O presidente Luiz Inácio Lula da Silva (PT) deixou claro, por repetidas vezes, que deseja mediar a busca pela paz na guerra que devasta a Ucrânia desde que Vladimir Putin decidiu invadi-la, e pesa condenações com cuidado para não inviabilizar seu papel de apaziguador. Em entrevista ao jornal espanhol El País, publicada nesta quinta-feira, 27, Lula voltou a falar de “violação territorial”, mas também fez críticas veladas ao envio de armas e ajuda bélica a Kiev pela Europa.
“O Brasil condena a guerra porque a Rússia não tem o direito de invadir o território ucraniano. Então os russos estão errados”, disse o líder brasileiro.
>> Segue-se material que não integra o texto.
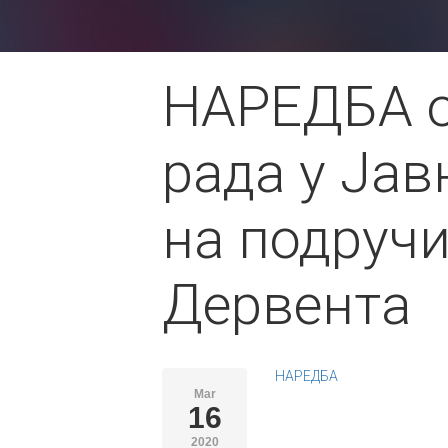
НАРЕДБА о
рада у Ја
на подручи
Дервента
НАРЕДБА
Mar
16
2020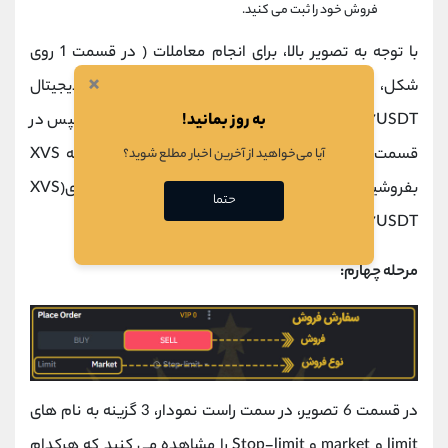
فروش خود را ثبت می کنید.
با توجه به تصویر بالا، برای انجام معاملات ( در قسمت 1 روی
×
شکل، سمت چپ، روی علامت فلش کوچک کنار ارز دیجیتال
به روز بمانید!
BTC/USDT کلیک کنید تا گزینه ها برایتان باز شود و سپس در
قسمت Search بنویسید XVS)؛ مثلا اگر قصد دارید که XVS
آیا می‌خواهید از آخرین اخبار مطلع شوید؟
بفروشید و در ازای آن ارز دیجیتال تتر بخرید باید گزینه ی(XVS
حتما
/USDT) را انتخاب کنید.
مرحله چهارم:
در قسمت 6 تصویر، در سمت راست نمودار، 3 گزینه به نام های
limit و market و Stop-limit را مشاهده می کنید که هرکدام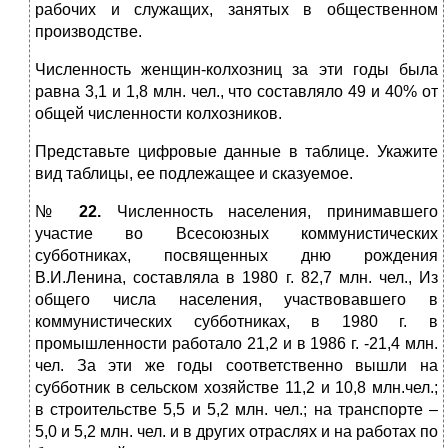
рабочих и служащих, занятых в общественном
производстве.
Численность женщин-колхозниц за эти годы была
равна 3,1 и 1,8 млн. чел., что составляло 49 и 40% от
общей численности колхозников.
Представьте цифровые данные в таблице. Укажите
вид таблицы, ее подлежащее и сказуемое.
№
22.
Численность населения, принимавшего
участие во Всесоюзных коммунистических
субботниках, посвященных дню рождения
В.И.Ленина, составляла в 1980 г. 82,7 млн. чел., Из
общего числа населения, участвовавшего в
коммунистических субботниках, в 1980 г. в
промышленности работало 21,2 и в 1986 г. -21,4 млн.
чел. За эти же годы соответственно вышли на
субботник в сельском хозяйстве 11,2 и 10,8 млн.чел.;
в строительстве 5,5 и 5,2 млн. чел.; на транспорте –
5,0 и 5,2 млн. чел. и в других отраслях и на работах по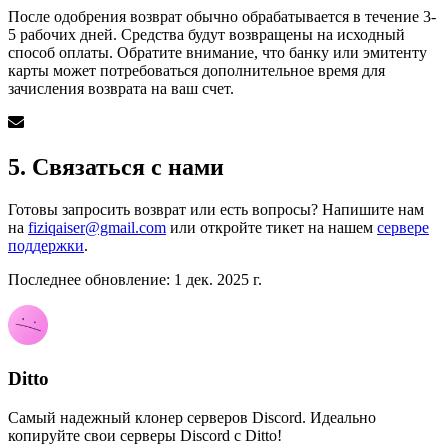
После одобрения возврат обычно обрабатывается в течение 3-
5 рабочих дней. Средства будут возвращены на исходный
способ оплаты. Обратите внимание, что банку или эмитенту
карты может потребоваться дополнительное время для
зачисления возврата на ваш счет.
5. Связаться с нами
Готовы запросить возврат или есть вопросы? Напишите нам
на
fiziqaiser@gmail.com
или откройте тикет на нашем
сервере
поддержки
.
Последнее обновление: 1 дек. 2025 г.
Ditto
Самый надежный клонер серверов Discord. Идеально
копируйте свои серверы Discord с Ditto!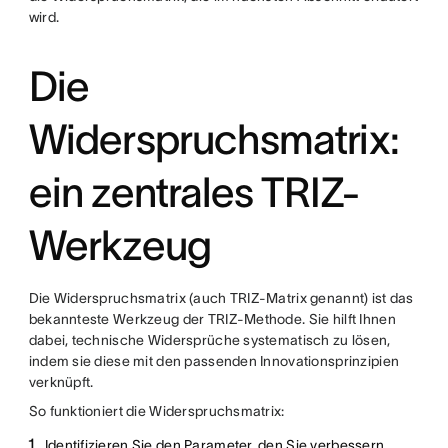
wird.
Die
Widerspruchsmatrix:
ein zentrales TRIZ-
Werkzeug
Die Widerspruchsmatrix (auch TRIZ-Matrix genannt) ist das
bekannteste Werkzeug der TRIZ-Methode. Sie hilft Ihnen
dabei, technische Widersprüche systematisch zu lösen,
indem sie diese mit den passenden Innovationsprinzipien
verknüpft.
So funktioniert die Widerspruchsmatrix:
Identifizieren Sie den Parameter, den Sie verbessern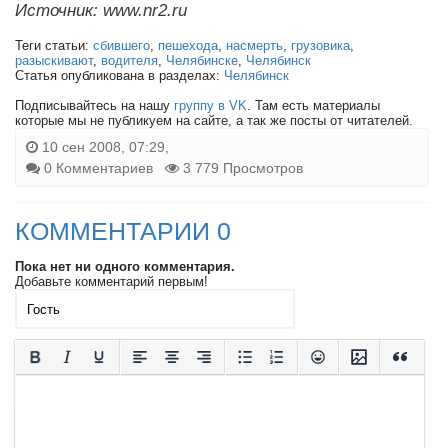
Источник: www.nr2.ru
Теги статьи:
сбившего
,
пешехода
,
насмерть
,
грузовика
,
разыскивают
,
водителя
,
Челябинске
,
Челябинск
Статья опубликована в разделах:
Челябинск
Подписывайтесь на нашу
группу в VK
. Там есть материалы
которые мы не публикуем на сайте, а так же посты от читателей.
10 сен 2008, 07:29,
0 Комментариев
3 779 Просмотров
КОММЕНТАРИИ 0
Пока нет ни одного комментария.
Добавьте комментарий первым!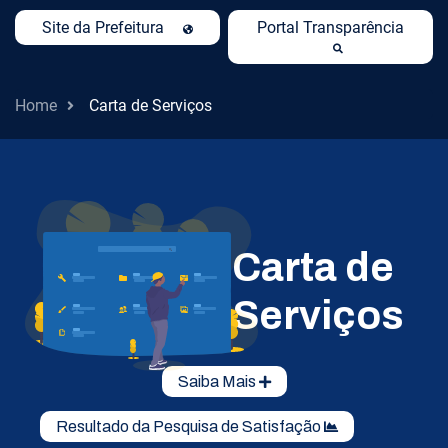
Site da Prefeitura
Portal Transparência
Home
Carta de Serviços
Carta de
Serviços
Saiba Mais
Resultado da Pesquisa de Satisfação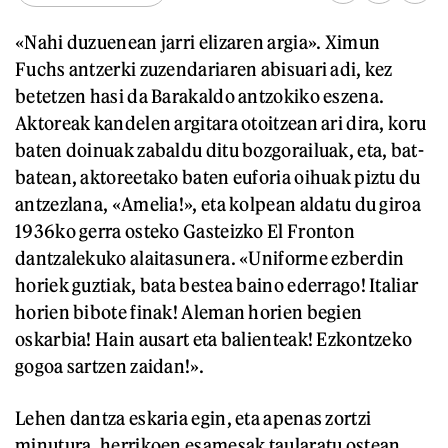
«Nahi duzuenean jarri elizaren argia». Ximun
Fuchs antzerki zuzendariaren abisuari adi, kez
betetzen hasi da Barakaldo antzokiko eszena.
Aktoreak kandelen argitara otoitzean ari dira, koru
baten doinuak zabaldu ditu bozgorailuak, eta, bat-
batean, aktoreetako baten euforia oihuak piztu du
antzezlana, «Amelia!», eta kolpean aldatu du giroa
1936ko gerra osteko Gasteizko El Fronton
dantzalekuko alaitasunera. «Uniforme ezberdin
horiek guztiak, bata bestea baino ederrago! Italiar
horien bibote finak! Aleman horien begien
oskarbia! Hain ausart eta balienteak! Ezkontzeko
gogoa sartzen zaidan!».
Lehen dantza eskaria egin, eta apenas zortzi
minutura, herrikoen esamesak taularatu ostean,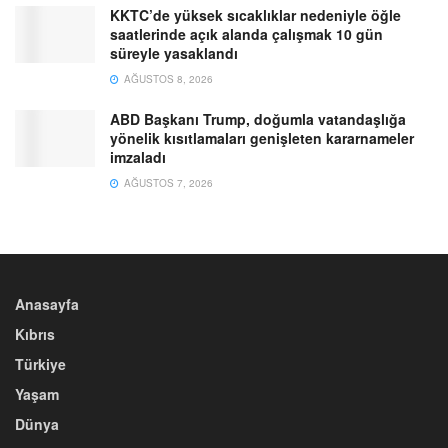
KKTC’de yüksek sıcaklıklar nedeniyle öğle
saatlerinde açık alanda çalışmak 10 gün
süreyle yasaklandı
AĞUSTOS 8, 2026
ABD Başkanı Trump, doğumla vatandaşlığa
yönelik kısıtlamaları genişleten kararnameler
imzaladı
AĞUSTOS 7, 2026
Anasayfa
Kıbrıs
Türkiye
Yaşam
Dünya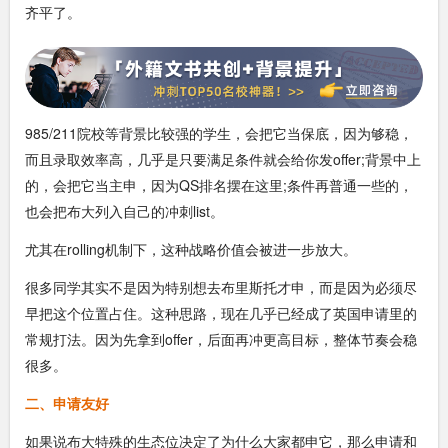
齐平了。
985/211院校等背景比较强的学生，会把它当保底，因为够稳，
而且录取效率高，几乎是只要满足条件就会给你发offer;背景中上
的，会把它当主申，因为QS排名摆在这里;条件再普通一些的，
也会把布大列入自己的冲刺list。
尤其在rolling机制下，这种战略价值会被进一步放大。
很多同学其实不是因为特别想去布里斯托才申，而是因为必须尽
早把这个位置占住。这种思路，现在几乎已经成了英国申请里的
常规打法。因为先拿到offer，后面再冲更高目标，整体节奏会稳
很多。
二、申请友好
如果说布大特殊的生态位决定了为什么大家都申它，那么申请和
Anteriormente, Lula fez uma série de comentários que colocaram a Rússia e a Ucrânia em pé de igualdade na culpa pelo início do conflito. Em entrevista à revista TIME no ano passado, quando ainda não era candidato oficial à presidência, disse que Putin e Volodymyr Zelensky, o presidente ucraniano, ambos tinham responsabilidade pela guerra. Neste ano, ele voltou a dizer que “quando um não quer, dois não brigam”, e causou controvérsia ao afirmar que a Ucrânia teria que fazer concessões, dando a Crimeia à Rússia. O petista afirmou ainda que “não cabe a mim dizer” a quem pertence a Crimeia.
As falas, principalmente as mais recentes, geraram um mal-estar diplomático entre o Brasil e o mundo chamado ocidental, especialmente Estados Unidos e Europa, irritados com ambiguidade e tentativas de equilíbrio. Após a Casa Branca dizer, em seguida à visita do chanceler russo, Serguei Lavrov, a Brasília, que as falas de Lula eram “problemáticas”, o presidente voltou a seguir o roteiro de condenar a “violação territorial da Ucrânia”.
Ainda assim, o petista defende seu projeto para criar um “grupo de paz” a fim de sanar o conflito por meio de vias diplomáticas. Na entrevista ao El País, ele afirmou que os membros desse clube precisam ser países que estejam menos “envolvidos” no conflito que as nações europeias, citando China, México e Indonésia nominalmente.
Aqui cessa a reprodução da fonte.